Skip to content

RSS Feeds

Unstable API 0.10.0 @project-lakechain/syndication-feed-processor TypeScript

The Syndication feed parser makes it possible to parse RSS and Atom feeds from upstream documents, extract each feed item from the feeds, and forward them, along with their metadata to other middlewares in the pipeline.


📰 Parsing Feeds

To use this middleware, you import it in your CDK stack and instantiate it as part of a pipeline.

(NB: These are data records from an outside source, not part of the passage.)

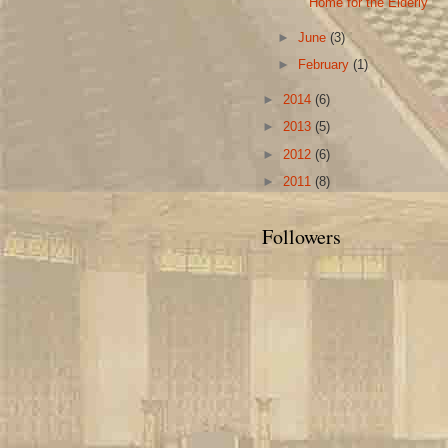
Home for the Elderly
►
June
(3)
►
February
(1)
►
2014
(6)
►
2013
(5)
►
2012
(6)
►
2011
(8)
Followers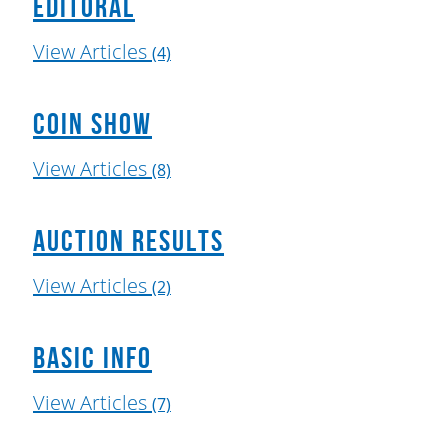
Editoral
View Articles
(4)
Coin Show
View Articles
(8)
Auction Results
View Articles
(2)
Basic Info
View Articles
(7)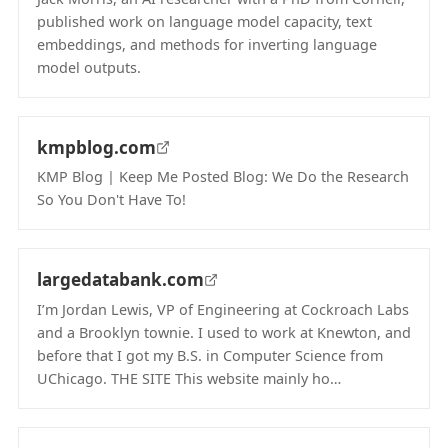
published work on language model capacity, text
embeddings, and methods for inverting language
model outputs.
(opens in new tab)
kmpblog.com
KMP Blog | Keep Me Posted Blog: We Do the Research
So You Don't Have To!
(opens in new tab)
largedatabank.com
I’m Jordan Lewis, VP of Engineering at Cockroach Labs
and a Brooklyn townie. I used to work at Knewton, and
before that I got my B.S. in Computer Science from
UChicago. THE SITE This website mainly ho…
(opens in new tab)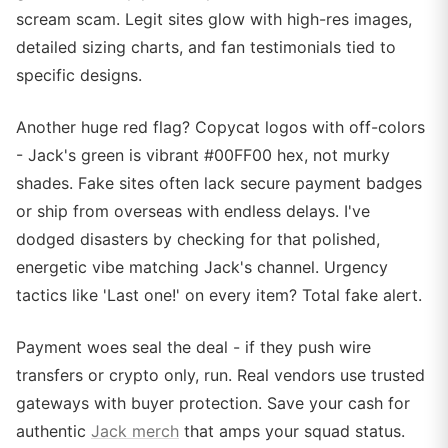
scream scam. Legit sites glow with high-res images,
detailed sizing charts, and fan testimonials tied to
specific designs.
Another huge red flag? Copycat logos with off-colors
- Jack's green is vibrant #00FF00 hex, not murky
shades. Fake sites often lack secure payment badges
or ship from overseas with endless delays. I've
dodged disasters by checking for that polished,
energetic vibe matching Jack's channel. Urgency
tactics like 'Last one!' on every item? Total fake alert.
Payment woes seal the deal - if they push wire
transfers or crypto only, run. Real vendors use trusted
gateways with buyer protection. Save your cash for
authentic
Jack merch
that amps your squad status.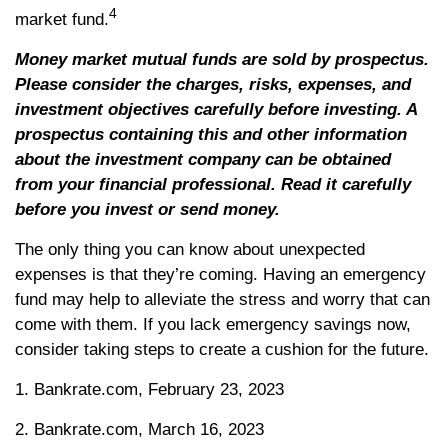
4
market fund.
Money market mutual funds are sold by prospectus.
Please consider the charges, risks, expenses, and
investment objectives carefully before investing. A
prospectus containing this and other information
about the investment company can be obtained
from your financial professional. Read it carefully
before you invest or send money.
The only thing you can know about unexpected
expenses is that they’re coming. Having an emergency
fund may help to alleviate the stress and worry that can
come with them. If you lack emergency savings now,
consider taking steps to create a cushion for the future.
1. Bankrate.com, February 23, 2023
2. Bankrate.com, March 16, 2023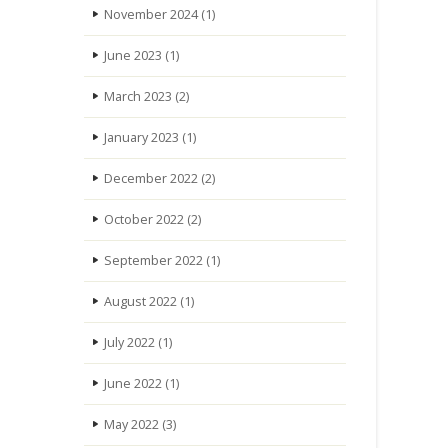
November 2024
(1)
June 2023
(1)
March 2023
(2)
January 2023
(1)
December 2022
(2)
October 2022
(2)
September 2022
(1)
August 2022
(1)
July 2022
(1)
June 2022
(1)
May 2022
(3)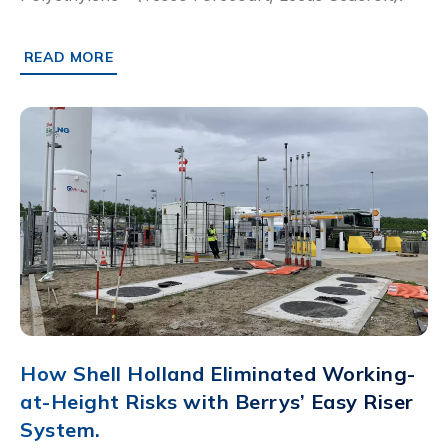
READ MORE
ABOUT LEEDS SEACROFT: HOW PLX PIPEWORK IMPROV
How Shell Holland Eliminated Working-
at-Height Risks with Berrys’ Easy Riser
System.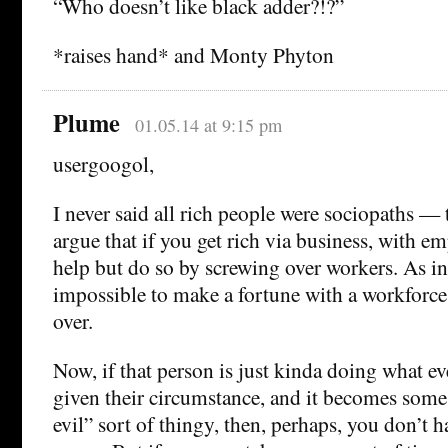
“Who doesn’t like black adder?!?”
*raises hand* and Monty Phyton
Plume
01.05.14 at 9:15 pm
usergoogol,
I never said all rich people were sociopaths —
argue that if you get rich via business, with e
help but do so by screwing over workers. As in
impossible to make a fortune with a workforc
over.
Now, if that person is just kinda doing what ev
given their circumstance, and it becomes some
evil” sort of thingy, then, perhaps, you don’t h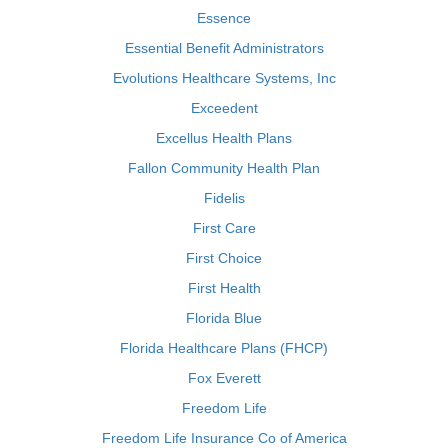
Essence
Essential Benefit Administrators
Evolutions Healthcare Systems, Inc
Exceedent
Excellus Health Plans
Fallon Community Health Plan
Fidelis
First Care
First Choice
First Health
Florida Blue
Florida Healthcare Plans (FHCP)
Fox Everett
Freedom Life
Freedom Life Insurance Co of America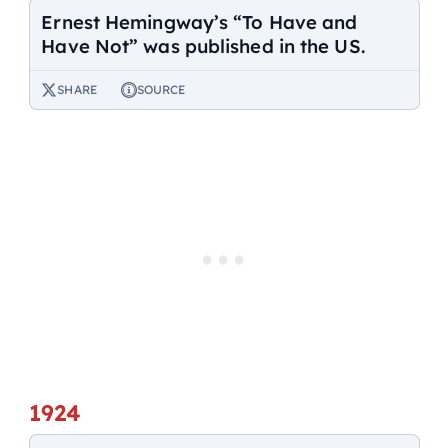
Ernest Hemingway’s “To Have and
Have Not” was published in the US.
SHARE
SOURCE
1924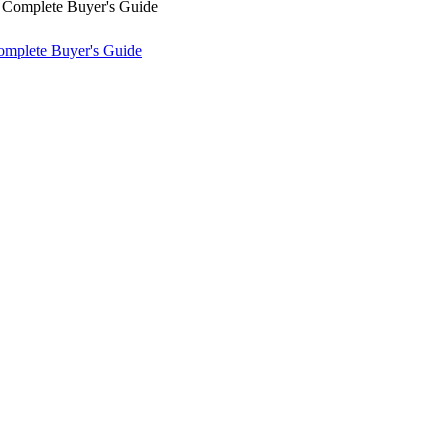
omplete Buyer's Guide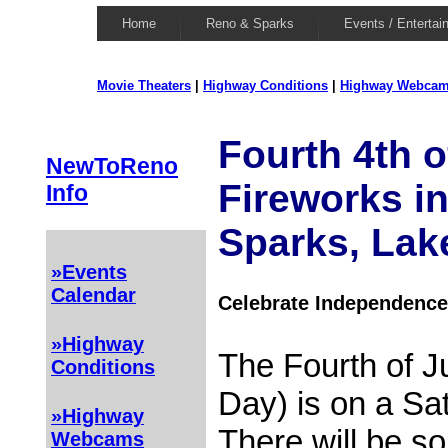
Home
Reno & Sparks
Events / Entertai
Movie Theaters
|
Highway Conditions
|
Highway Webca
Fourth 4th o
NewToReno
Fireworks i
Info
Sparks, Lak
»Events
Calendar
Celebrate Independence
»Highway
The Fourth of J
Conditions
Day) is on a Sa
»Highway
There will be s
Webcams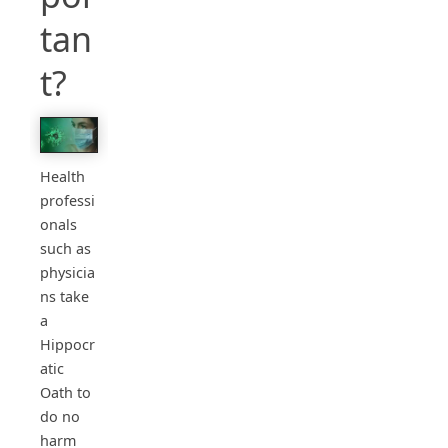
tan
t?
Health
professi
onals
such as
physicia
ns take
a
Hippocr
atic
Oath to
do no
harm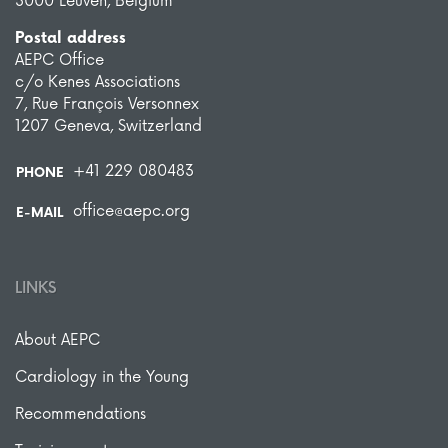
3000 Leuven, Belgium
Postal address
AEPC Office
c/o Kenes Associations
7, Rue François Versonnex
1207 Geneva, Switzerland
+41 229 080483
PHONE
office@aepc.org
E-MAIL
LINKS
About AEPC
Cardiology in the Young
Recommendations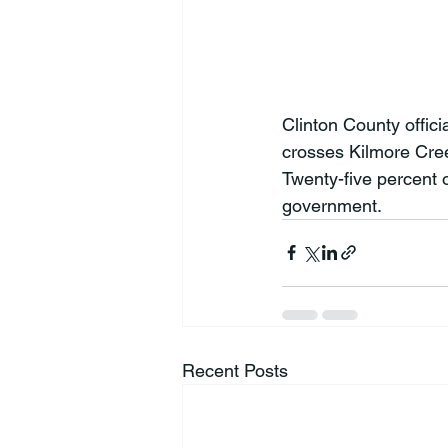
Clinton County offici
crosses Kilmore Cree
Twenty-five percent o
government.
Recent Posts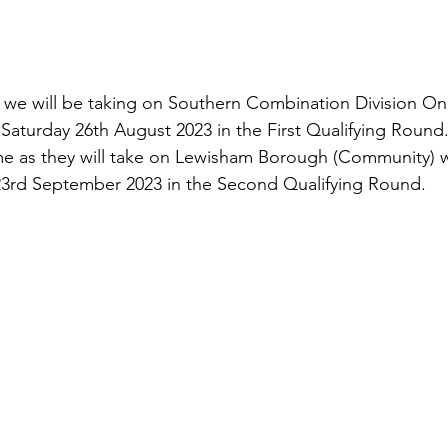
, we will be taking on Southern Combination Division On
turday 26th August 2023 in the First Qualifying Round.
home as they will take on Lewisham Borough (Community) w
23rd September 2023 in the Second Qualifying Round.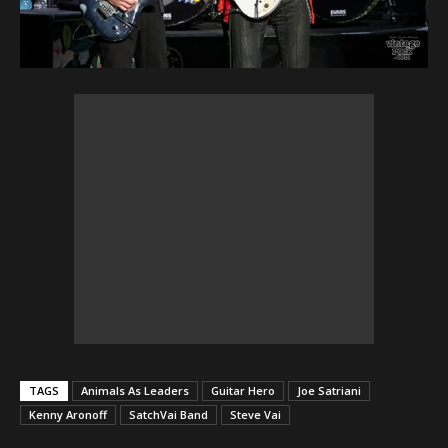
TAGS
Animals As Leaders
Guitar Hero
Joe Satriani
Kenny Aronoff
SatchVai Band
Steve Vai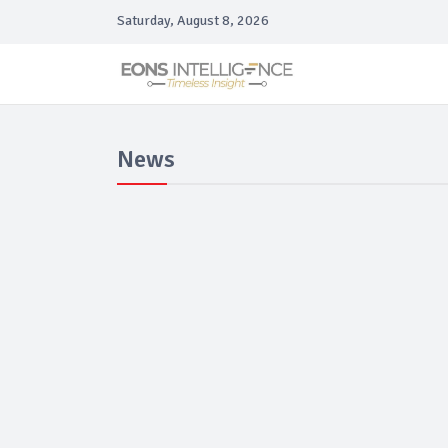
Saturday, August 8, 2026
News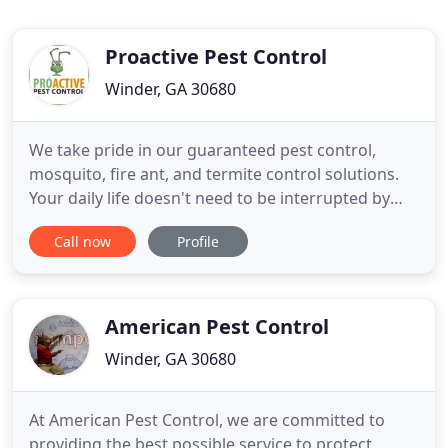
Proactive Pest Control
Winder, GA 30680
We take pride in our guaranteed pest control,
mosquito, fire ant, and termite control solutions.
Your daily life doesn't need to be interrupted by
these nuisances. We offer full-service treatment
Call now
Profile
options that range from quarterly to yearly and
even one-time options. You're just one phone call
away from a free consultation. We also provide
Crawl Space
American Pest Control
Winder, GA 30680
At American Pest Control, we are committed to
providing the best possible service to protect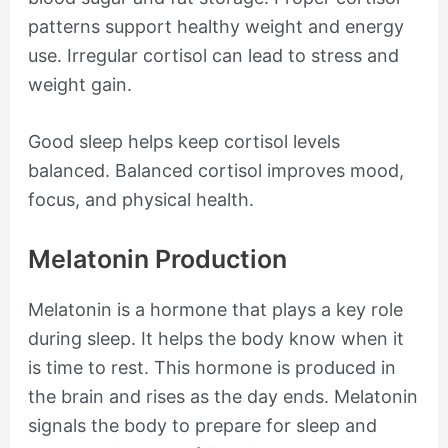
patterns support healthy weight and energy
use. Irregular cortisol can lead to stress and
weight gain.
Good sleep helps keep cortisol levels
balanced. Balanced cortisol improves mood,
focus, and physical health.
Melatonin Production
Melatonin is a hormone that plays a key role
during sleep. It helps the body know when it
is time to rest. This hormone is produced in
the brain and rises as the day ends. Melatonin
signals the body to prepare for sleep and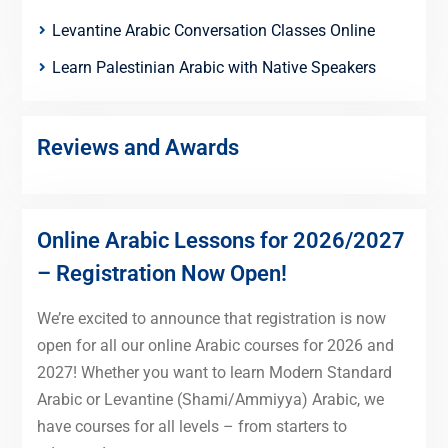
Levantine Arabic Conversation Classes Online
Learn Palestinian Arabic with Native Speakers
Reviews and Awards
Online Arabic Lessons for 2026/2027
– Registration Now Open!
We’re excited to announce that registration is now
open for all our online Arabic courses for 2026 and
2027! Whether you want to learn Modern Standard
Arabic or Levantine (Shami/Ammiyya) Arabic, we
have courses for all levels – from starters to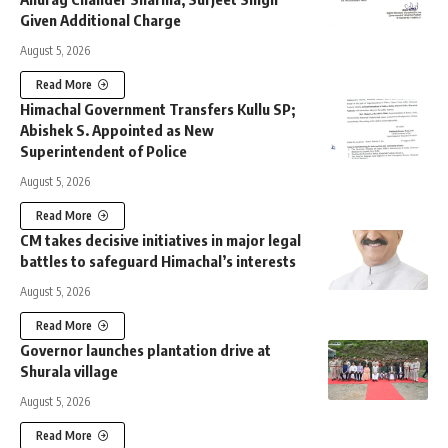
Given Additional Charge
August 5, 2026
Read More
Himachal Government Transfers Kullu SP;
Abishek S. Appointed as New
Superintendent of Police
August 5, 2026
Read More
CM takes decisive initiatives in major legal
battles to safeguard Himachal’s interests
August 5, 2026
Read More
Governor launches plantation drive at
Shurala village
August 5, 2026
Read More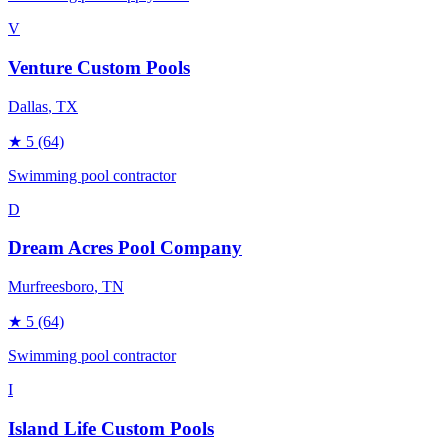
V
Venture Custom Pools
Dallas
, TX
★
5
(64)
Swimming pool contractor
D
Dream Acres Pool Company
Murfreesboro
, TN
★
5
(64)
Swimming pool contractor
I
Island Life Custom Pools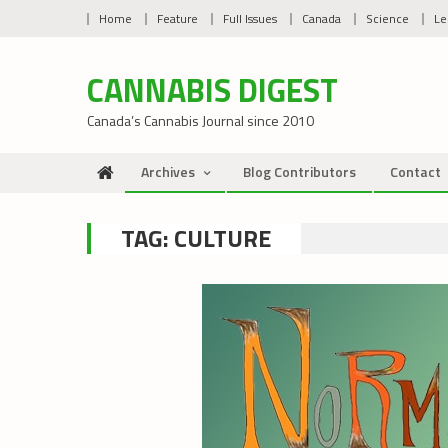
Skip
Home
Feature
Full Issues
Canada
Science
Le
to
content
CANNABIS DIGEST
Canada’s Cannabis Journal since 2010
Archives
Blog Contributors
Contact
TAG:
CULTURE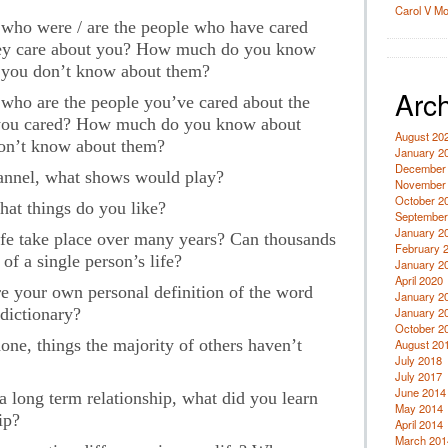
Carol V M
, who were / are the people who have cared
hey care about you? How much do you know
s you don’t know about them?
Arch
, who are the people you’ve cared about the
you cared? How much do you know about
August 20
don’t know about them?
January 2
December
nnel, what shows would play?
November
October 2
hat things do you like?
September
January 2
ife take place over many years? Can thousands
February 
of a single person’s life?
January 2
April 2020
 your own personal definition of the word
January 2
 dictionary?
January 2
October 2
ne, things the majority of others haven’t
August 20
July 2018
July 2017
June 2014
a long term relationship, what did you learn
May 2014
ip?
April 2014
March 201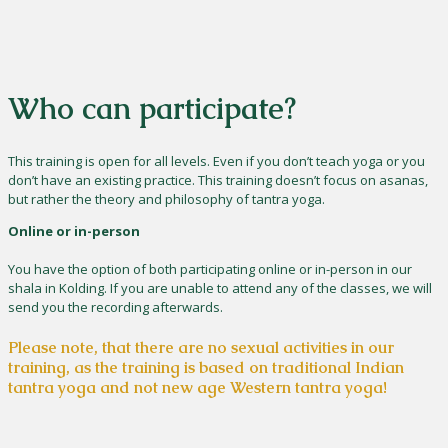
Who can participate?
This training is open for all levels. Even if you don’t teach yoga or you
don’t have an existing practice. This training doesn’t focus on asanas,
but rather the theory and philosophy of tantra yoga.
Online or in-person
You have the option of both participating online or in-person in our
shala in Kolding. If you are unable to attend any of the classes, we will
send you the recording afterwards.
Please note, that there are no sexual activities in our
training, as the training is based on traditional Indian
tantra yoga and not new age Western tantra yoga!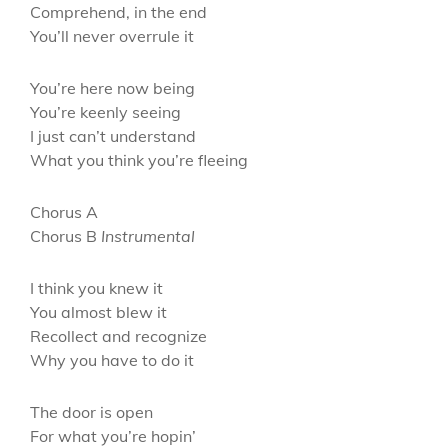
Comprehend, in the end
You’ll never overrule it
You’re here now being
You’re keenly seeing
I just can’t understand
What you think you’re fleeing
Chorus A
Chorus B
Instrumental
I think you knew it
You almost blew it
Recollect and recognize
Why you have to do it
The door is open
For what you’re hopin’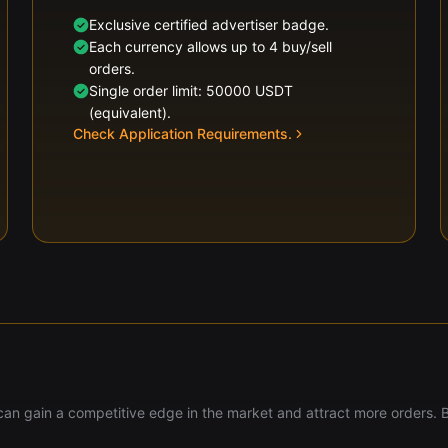
Exclusive certified advertiser badge.
Each currency allows up to 4 buy/sell
orders.
Single order limit: 50000 USDT
(equivalent).
Check Application Requirements.
u can gain a competitive edge in the market and attract more orders. 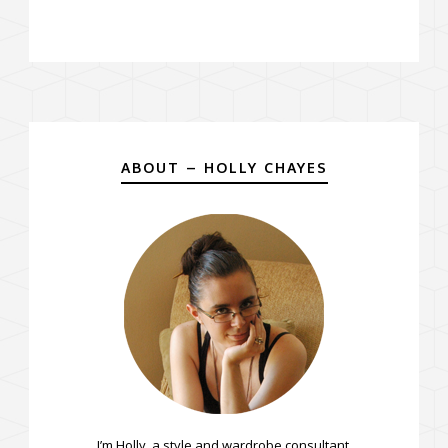
ABOUT – HOLLY CHAYES
I’m Holly, a style and wardrobe consultant.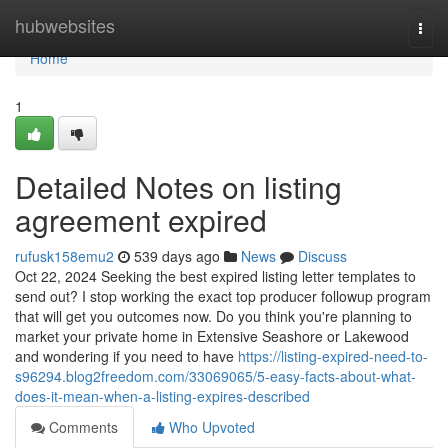
Home
hubwebsites
Togg
navi
Home
1
Detailed Notes on listing
agreement expired
rufusk158emu2
539 days ago
News
Discuss
Oct 22, 2024 Seeking the best expired listing letter templates to
send out? I stop working the exact top producer followup program
that will get you outcomes now. Do you think you're planning to
market your private home in Extensive Seashore or Lakewood
and wondering if you need to have
https://listing-expired-need-to-
s96294.blog2freedom.com/33069065/5-easy-facts-about-what-
does-it-mean-when-a-listing-expires-described
Comments
Who Upvoted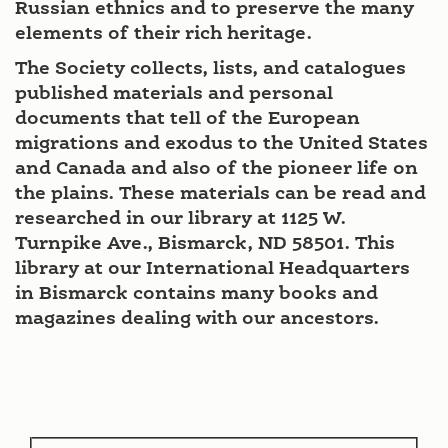
Russian ethnics and to preserve the many
elements of their rich heritage.
The Society collects, lists, and catalogues
published materials and personal
documents that tell of the European
migrations and exodus to the United States
and Canada and also of the pioneer life on
the plains. These materials can be read and
researched in our library at 1125 W.
Turnpike Ave., Bismarck, ND 58501. This
library at our International Headquarters
in Bismarck contains many books and
magazines dealing with our ancestors.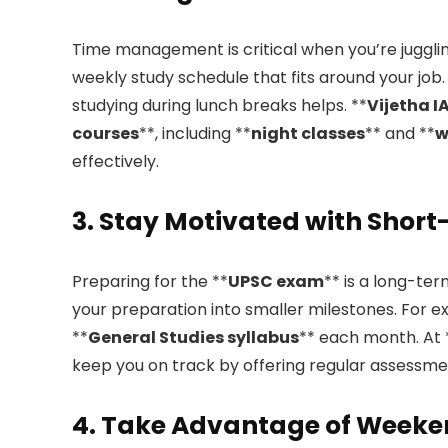
Time management is critical when you’re juggli
weekly study schedule that fits around your job.
studying during lunch breaks helps. **
Vijetha 
courses
**, including **
night classes
** and **
w
effectively.
3. Stay Motivated with Shor
Preparing for the **
UPSC exam
** is a long-te
your preparation into smaller milestones. For e
**
General Studies syllabus
** each month. At 
keep you on track by offering regular assessme
4. Take Advantage of Weeke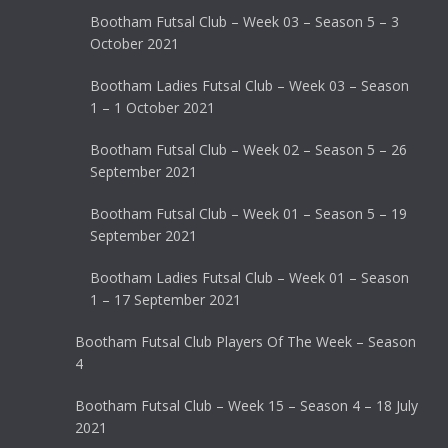
Bootham Futsal Club – Week 03 – Season 5 – 3
October 2021
Bootham Ladies Futsal Club – Week 03 – Season
1 – 1 October 2021
Bootham Futsal Club – Week 02 – Season 5 – 26
September 2021
Bootham Futsal Club – Week 01 – Season 5 – 19
September 2021
Bootham Ladies Futsal Club – Week 01 – Season
1 – 17 September 2021
Bootham Futsal Club Players Of The Week – Season
4
Bootham Futsal Club – Week 15 – Season 4 – 18 July
2021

import { SyndicationFeedProcessor } from '@project-lakechain/syndication-feed-processor';
import { CacheStorage } from '@project-lakechain/core';
class Stack extends cdk.Stack {
constructor(scope: cdk.Construct, id: string) {
const cache = new CacheStorage(this, 'Cache');
// Create the syndication feed processor.
const syndicationProcessor = new SyndicationFeedProcessor.Builder()
.withScope(this)
.withIdentifier('SyndicationProcessor')
.withCacheStorage(cache)
.withSource(source) // 👈 Specify a data source
.build();
}
}


📝 Metadata

This middleware will automatically extract feed item metadata and make them available as part of the output CloudEvents. The following metadata are extracted, when available, from feed items.

MetadataDescription
titleThe title of the feed item.
descriptionThe description of the feed item.
createdAtThe creation date of the feed item.
updatedAtThe last update date of the feed item.
authorsThe authors associated with the feed item.
keywordsThe keywords associated with the feed item.
languageThe language of the feed item.


📄 Output

This middleware takes as an input RSS or Atom syndication feeds, and outputs multiple HTML documents that are associated with each extracted feeds. This makes it possible for downstream middlewares to process each HTML document that is part of the original feed in parallel.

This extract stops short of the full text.